Data records Block Start

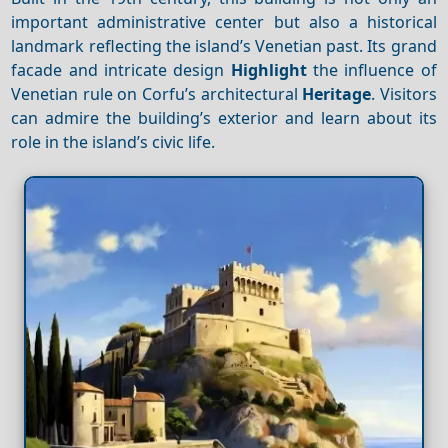
important administrative center but also a historical
landmark reflecting the island’s Venetian past. Its grand
facade and intricate design
Highlight
the influence of
Venetian rule on Corfu’s architectural
Heritage
. Visitors
can admire the building’s exterior and learn about its
role in the island’s civic life.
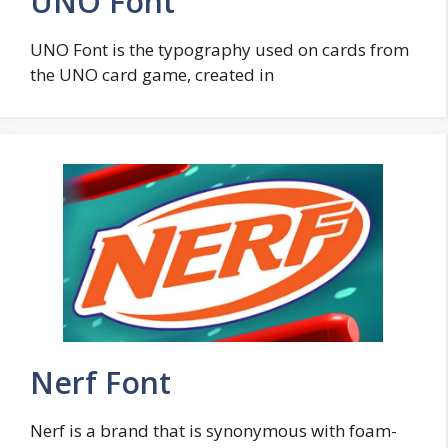
UNO Font
UNO Font is the typography used on cards from
the UNO card game, created in
Nerf Font
Nerf is a brand that is synonymous with foam-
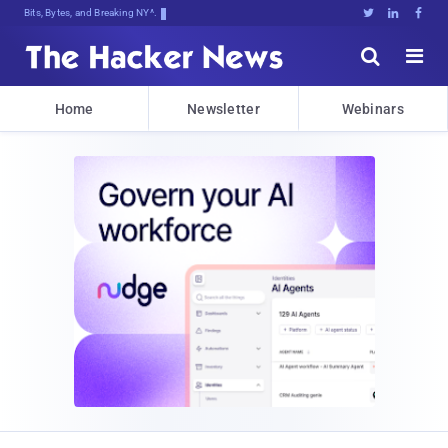
Bits, Bytes, and Breaking News





Home
Newsletter
Webinars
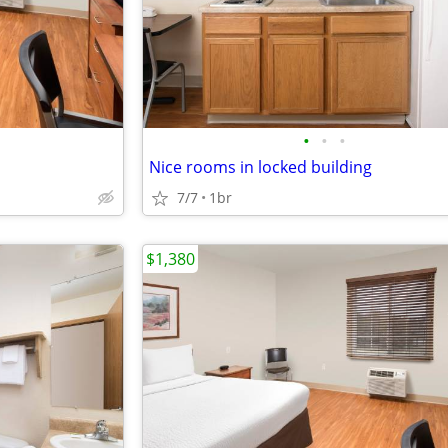
•
•
•
Nice rooms in locked building
7/7
1br
$1,380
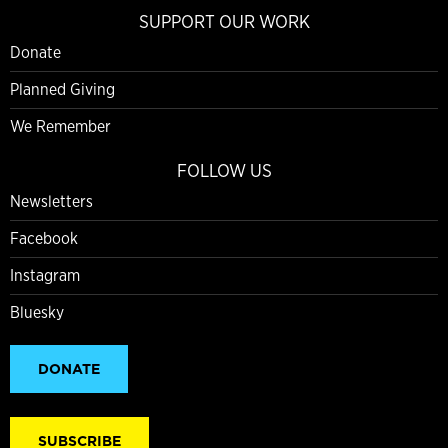
SUPPORT OUR WORK
Donate
Planned Giving
We Remember
FOLLOW US
Newsletters
Facebook
Instagram
Bluesky
DONATE
SUBSCRIBE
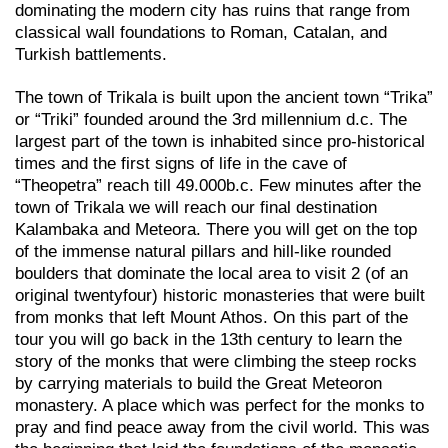
dominating the modern city has ruins that range from
classical wall foundations to Roman, Catalan, and
Turkish battlements.
The town of Trikala is built upon the ancient town “Trika”
or “Triki” founded around the 3rd millennium d.c. The
largest part of the town is inhabited since pro-historical
times and the first signs of life in the cave of
“Theopetra” reach till 49.000b.c. Few minutes after the
town of Trikala we will reach our final destination
Kalambaka and Meteora. There you will get on the top
of the immense natural pillars and hill-like rounded
boulders that dominate the local area to visit 2 (of an
original twentyfour) historic monasteries that were built
from monks that left Mount Athos. On this part of the
tour you will go back in the 13th century to learn the
story of the monks that were climbing the steep rocks
by carrying materials to build the Great Meteoron
monastery. A place which was perfect for the monks to
pray and find peace away from the civil world. This was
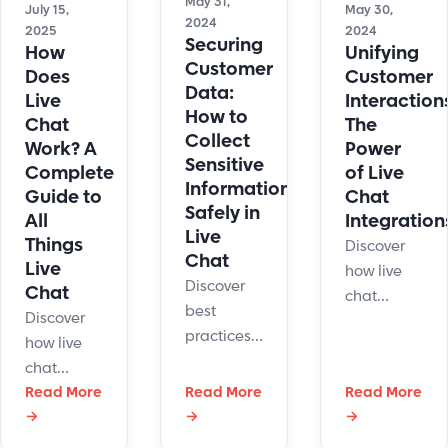
May 31,
July 15,
May 30,
2024
2025
2024
Securing
How
Unifying
Customer
Does
Customer
Data:
Live
Interaction
How to
Chat
The
Collect
Work? A
Power
Sensitive
Complete
of Live
Information
Guide to
Chat
Safely in
All
Integration
Live
Things
Discover
Chat
Live
how live
Discover
Chat
chat
best
Discover
integrations
practices
how live
enhance
for
chat
customer
securing
software
Read More
Read More
Read More
service by
customer
→
→
→
connects
unifying
data to
businesses
interactions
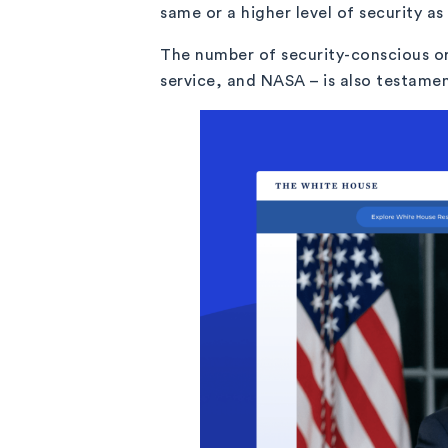
same or a higher level of security a
The number of security-conscious or
service, and NASA – is also testamen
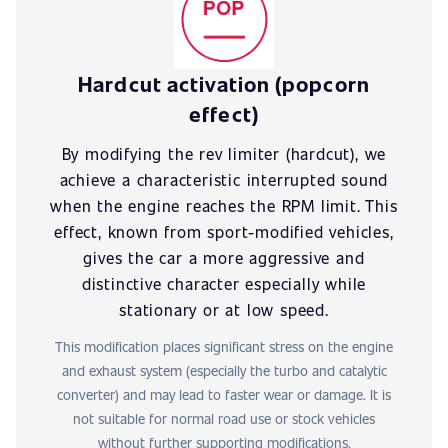
Hardcut activation (popcorn
effect)
By modifying the rev limiter (hardcut), we
achieve a characteristic interrupted sound
when the engine reaches the RPM limit. This
effect, known from sport-modified vehicles,
gives the car a more aggressive and
distinctive character especially while
stationary or at low speed.
This modification places significant stress on the engine
and exhaust system (especially the turbo and catalytic
converter) and may lead to faster wear or damage. It is
not suitable for normal road use or stock vehicles
without further supporting modifications.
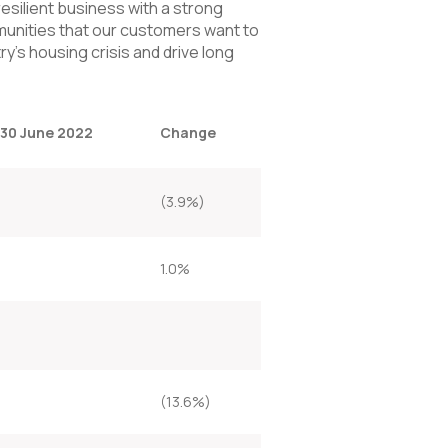
resilient business with a strong
unities that our customers want to
ry’s housing crisis and drive long
 30 June 2022
Change
(3.9%)
1.0%
(13.6%)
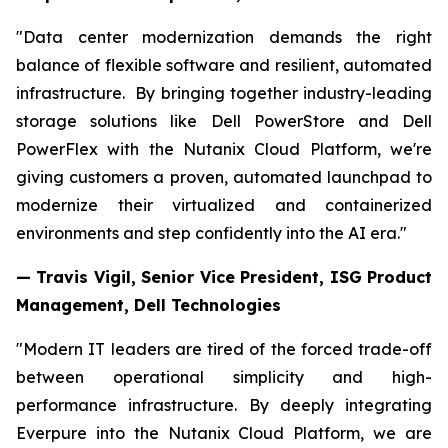
"Data center modernization demands the right
balance of flexible software and resilient, automated
infrastructure. By bringing together industry-leading
storage solutions like Dell PowerStore and Dell
PowerFlex with the Nutanix Cloud Platform, we're
giving customers a proven, automated launchpad to
modernize their virtualized and containerized
environments and step confidently into the AI era."
— Travis Vigil, Senior Vice President, ISG Product
Management, Dell Technologies
"Modern IT leaders are tired of the forced trade-off
between operational simplicity and high-
performance infrastructure. By deeply integrating
Everpure into the Nutanix Cloud Platform, we are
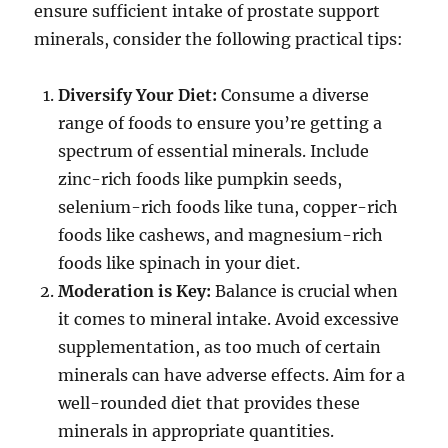
ensure sufficient intake of prostate support
minerals, consider the following practical tips:
Diversify Your Diet:
Consume a diverse
range of foods to ensure you’re getting a
spectrum of essential minerals. Include
zinc-rich foods like pumpkin seeds,
selenium-rich foods like tuna, copper-rich
foods like cashews, and magnesium-rich
foods like spinach in your diet.
Moderation is Key:
Balance is crucial when
it comes to mineral intake. Avoid excessive
supplementation, as too much of certain
minerals can have adverse effects. Aim for a
well-rounded diet that provides these
minerals in appropriate quantities.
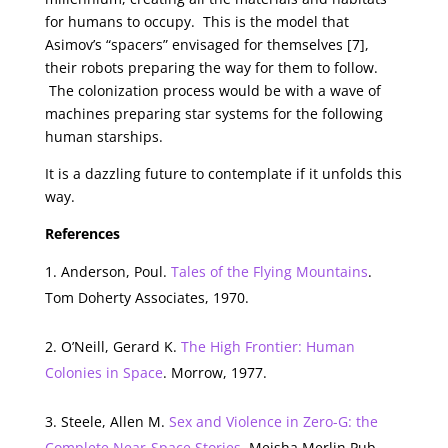
for humans to occupy. This is the model that
Asimov’s “spacers” envisaged for themselves [7],
their robots preparing the way for them to follow.
The colonization process would be with a wave of
machines preparing star systems for the following
human starships.
It is a dazzling future to contemplate if it unfolds this
way.
References
Anderson, Poul.
Tales of the Flying Mountains
.
Tom Doherty Associates, 1970.
O’Neill, Gerard K.
The High Frontier: Human
Colonies in Space
. Morrow, 1977.
Steele, Allen M.
Sex and Violence in Zero-G: the
Complete Near-Space Stories
. Meisha Merlin Pub.,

Data records Block End

- _What is expected_
Quote the lines above exactly, starting with the one that has "original twentyfour) historic" and ending with the one that has "environments and step"; drop the pictures and include nothing else.

- _Answer to the exercise_
original twentyfour) historic monasteries that were built
from monks that left Mount Athos. On this part of the
tour you will go back in the 13th century to learn the
story of the monks that were climbing the steep rocks
by carrying materials to build the Great Meteoron
monastery. A place which was perfect for the monks to
pray and find peace away from the civil world. This was
May 31,
July 15,
May 30,
2024
2025
2024
Securing
How
Unifying
Customer
Does
Customer
Data:
Live
Interaction
How to
Chat
The
Collect
Work? A
Power
Sensitive
Complete
of Live
Information
Guide to
Chat
Safely in
All
Integration
Live
Things
Discover
Chat
Live
how live
Discover
Chat
chat
best
Discover
integrations
practices
how live
enhance
for
chat
customer
securing
software
Read More
Read More
Read More
service by
customer
→
→
→
connects
unifying
data to
businesses
interactions
same or a higher level of security a
The number of security-conscious or
service, and NASA – is also testamen
Hardcut activation (popcorn
effect)
By modifying the rev limiter (hardcut), we
achieve a characteristic interrupted sound
when the engine reaches the RPM limit. This
effect, known from sport-modified vehicles,
gives the car a more aggressive and
distinctive character especially while
stationary or at low speed.
This modification places significant stress on the engine
and exhaust system (especially the turbo and catalytic
converter) and may lead to faster wear or damage. It is
not suitable for normal road use or stock vehicles
without further supporting modifications.
resilient business with a strong
unities that our customers want to
ry’s housing crisis and drive long
 30 June 2022
Change
(3.9%)
1.0%
(13.6%)
"Data center modernization demands the right
balance of flexible software and resilient, automated
infrastructure. By bringing together industry-leading
storage solutions like Dell PowerStore and Dell
PowerFlex with the Nutanix Cloud Platform, we're
giving customers a proven, automated launchpad to
modernize their virtualized and containerized
environments and step confidently into the AI era."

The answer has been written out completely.